How to complete this task |
For this task, every record below must be reproduced exactly.

Data section |
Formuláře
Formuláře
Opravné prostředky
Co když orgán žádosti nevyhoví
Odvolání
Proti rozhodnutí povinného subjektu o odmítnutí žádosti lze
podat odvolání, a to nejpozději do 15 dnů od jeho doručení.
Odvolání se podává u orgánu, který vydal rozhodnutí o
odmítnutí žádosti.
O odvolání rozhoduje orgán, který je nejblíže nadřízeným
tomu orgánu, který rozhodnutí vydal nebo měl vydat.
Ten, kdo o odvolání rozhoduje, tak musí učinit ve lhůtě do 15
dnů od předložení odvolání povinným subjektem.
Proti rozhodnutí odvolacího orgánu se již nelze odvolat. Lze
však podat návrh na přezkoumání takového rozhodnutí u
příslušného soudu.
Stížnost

Answer |
Formuláře
Formuláře
Opravné prostředky
Co když orgán žádosti nevyhoví
Odvolání
Proti rozhodnutí povinného subjektu o odmítnutí žádosti lze
podat odvolání, a to nejpozději do 15 dnů od jeho doručení.
Odvolání se podává u orgánu, který vydal rozhodnutí o
odmítnutí žádosti.
O odvolání rozhoduje orgán, který je nejblíže nadřízeným
tomu orgánu, který rozhodnutí vydal nebo měl vydat.
Ten, kdo o odvolání rozhoduje, tak musí učinit ve lhůtě do 15
dnů od předložení odvolání povinným subjektem.
Proti rozhodnutí odvolacího orgánu se již nelze odvolat. Lze
však podat návrh na přezkoumání takového rozhodnutí u
příslušného soudu.
Stížnost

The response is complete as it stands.